== The records
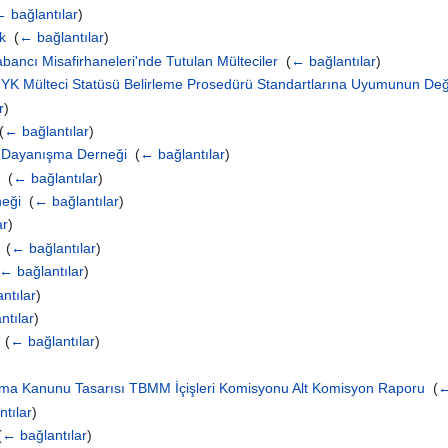
 bağlantılar
)
k
‎
(
← bağlantılar
)
bancı Misafirhaneleri'nde Tutulan Mülteciler
‎
(
← bağlantılar
)
 Mülteci Statüsü Belirleme Prosedürü Standartlarına Uyumunun Değ
r
)
(
← bağlantılar
)
n Dayanışma Derneği
‎
(
← bağlantılar
)
‎
(
← bağlantılar
)
neği
‎
(
← bağlantılar
)
ar
)
‎
(
← bağlantılar
)
← bağlantılar
)
ntılar
)
ntılar
)
‎
(
← bağlantılar
)
ruma Kanunu Tasarısı TBMM İçişleri Komisyonu Alt Komisyon Raporu
‎
(
←
tılar
)
(
← bağlantılar
)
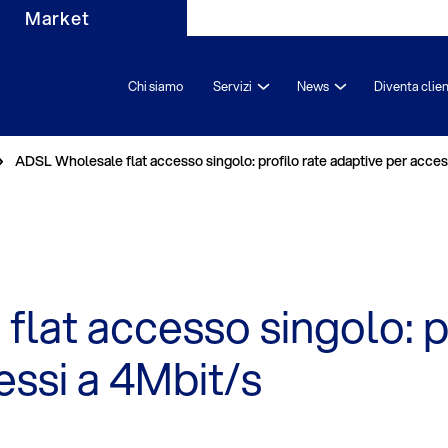
Market
Chi siamo
Servizi
News
Diventa clie
ADSL Wholesale flat accesso singolo: profilo rate adaptive per acces
lat accesso singolo: pr
essi a 4Mbit/s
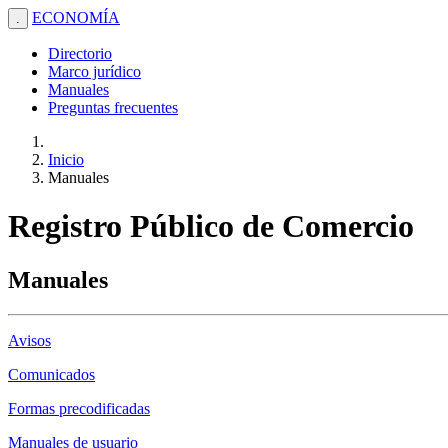
ECONOMÍA
.
Directorio
Marco jurídico
Manuales
Preguntas frecuentes
Inicio
Manuales
Registro Público de Comercio
Manuales
Avisos
Comunicados
Formas precodificadas
Manuales de usuario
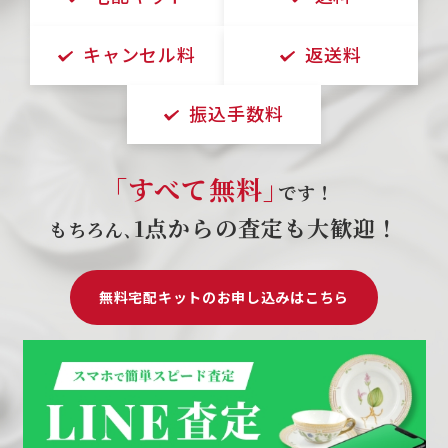
キャンセル料
返送料
振込手数料
｢すべて無料｣
です！
1点からの査定も大歓迎！
もちろん､
無料宅配キットのお申し込みはこちら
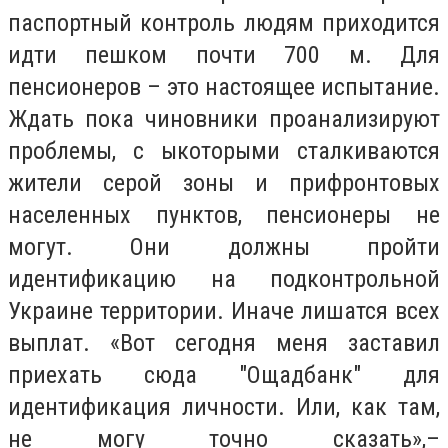
паспортный контроль людям приходится
идти пешком почти 700 м. Для
пенсионеров – это настоящее испытание.
Ждать пока чиновники проанализируют
проблемы, с ыкоторыми сталкиваются
жители серой зоны и прифронтовых
населенных пунктов, пенсионеры не
могут. Они должны пройти
идентификацию на подконтрольной
Украине территории. Иначе лишатся всех
выплат. «Вот сегодня меня заставил
приехать сюда "Ощадбанк" для
идентификация личности. Или, как там,
не могу точно сказать»,–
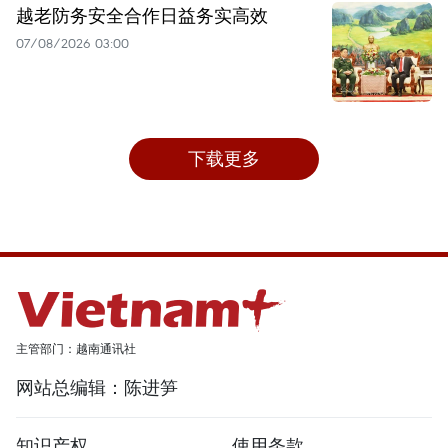
越老防务安全合作日益务实高效
07/08/2026 03:00
下载更多
主管部门：越南通讯社
网站总编辑：陈进笋
知识产权
使用条款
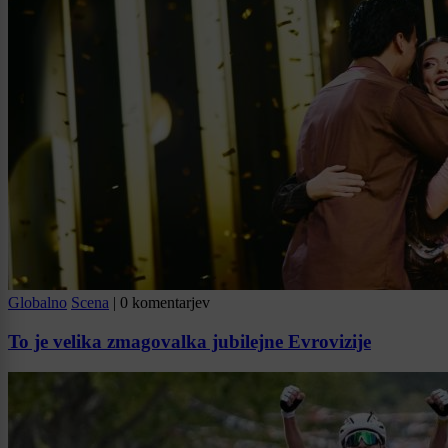
Globalno
Scena
|
0 komentarjev
To je velika zmagovalka jubilejne Evrovizije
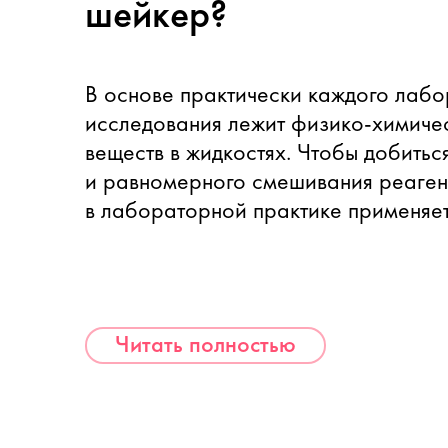
шейкер?
В основе практически каждого лаб
исследования лежит
физико-химиче
веществ в жидкостях. Чтобы добитьс
и равномерного смешивания реаген
в лабораторной практике применяет
Читать полностью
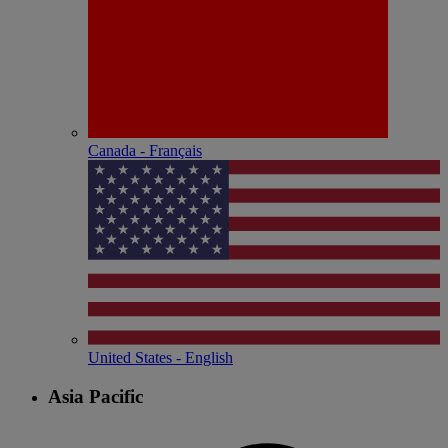
Canada - Français
United States - English
Asia Pacific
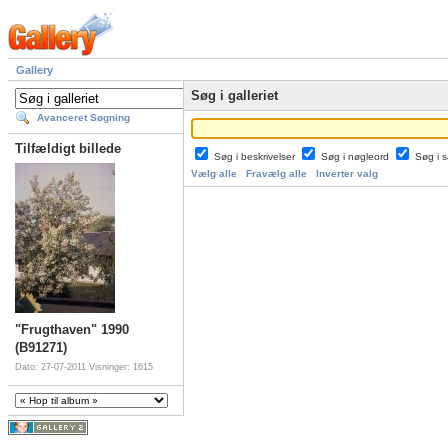
Gallery
Søg i galleriet
Avanceret Søgning
Tilfældigt billede
Søg i beskrivelser
Søg i nøgleord
Søg i
Vælg alle
Fravælg alle
Inverter valg
"Frugthaven" 1990
(B91271)
Dato: 27-07-2011
Visninger: 1615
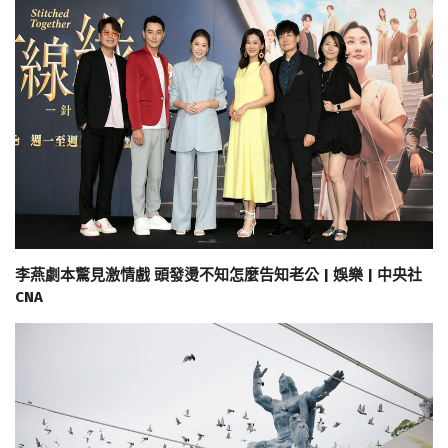
李燕劇本驚見激情戲 頭發燙不知怎麼告知老公 | 娛樂 | 中央社
CNA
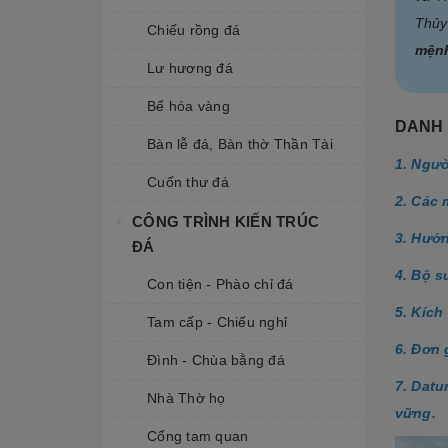
Thủy
Chiếu rồng đá
mện
Lư hương đá
Bể hóa vàng
DANH 
Bàn lễ đá, Bàn thờ Thần Tài
1. Ngư
Cuốn thư đá
2. Các
CÔNG TRÌNH KIẾN TRÚC
3. Hướ
ĐÁ
4. Bộ 
Con tiện - Phào chỉ đá
5. Kíc
Tam cấp - Chiếu nghỉ
6. Đơn
Đình - Chùa bằng đá
7. Datu
Nhà Thờ họ
vững.
Cổng tam quan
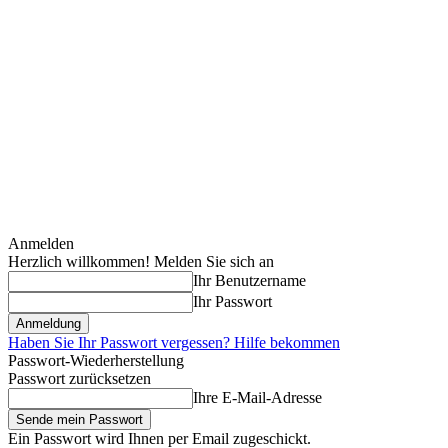
Anmelden
Herzlich willkommen! Melden Sie sich an
Ihr Benutzername
Ihr Passwort
Haben Sie Ihr Passwort vergessen? Hilfe bekommen
Passwort-Wiederherstellung
Passwort zurücksetzen
Ihre E-Mail-Adresse
Ein Passwort wird Ihnen per Email zugeschickt.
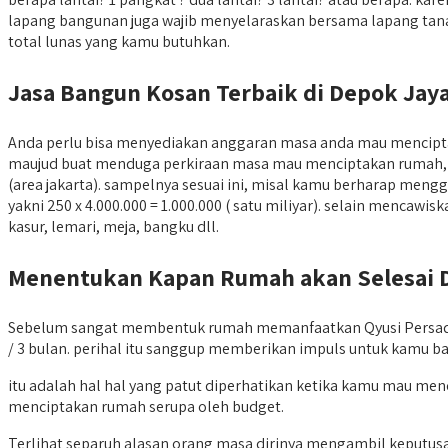
lapang bangunan juga wajib menyelaraskan bersama lapang tan
total lunas yang kamu butuhkan.
Jasa Bangun Kosan Terbaik di Depok Ja
Anda perlu bisa menyediakan anggaran masa anda mau menci
maujud buat menduga perkiraan masa mau menciptakan rumah, per
(area jakarta). sampelnya sesuai ini, misal kamu berharap men
yakni 250 x 4.000.000 = 1.000.000 ( satu miliyar). selain mencaw
kasur, lemari, meja, bangku dll.
Menentukan Kapan Rumah akan Selesai 
Sebelum sangat membentuk rumah memanfaatkan Qyusi Persada, an
/ 3 bulan. perihal itu sanggup memberikan impuls untuk kamu b
itu adalah hal hal yang patut diperhatikan ketika kamu mau m
menciptakan rumah serupa oleh budget.
Terlihat separuh alasan orang masa dirinya mengambil keput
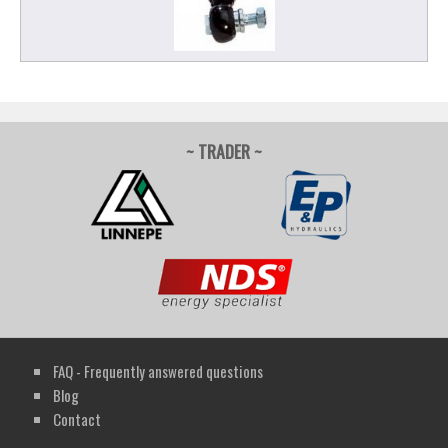
~ TRADER ~
FAQ - Frequently answered questions
Blog
Contact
====
Work instructions
Report how many lines in the data include the word "kamu". Nothing else is needed.

Your response
4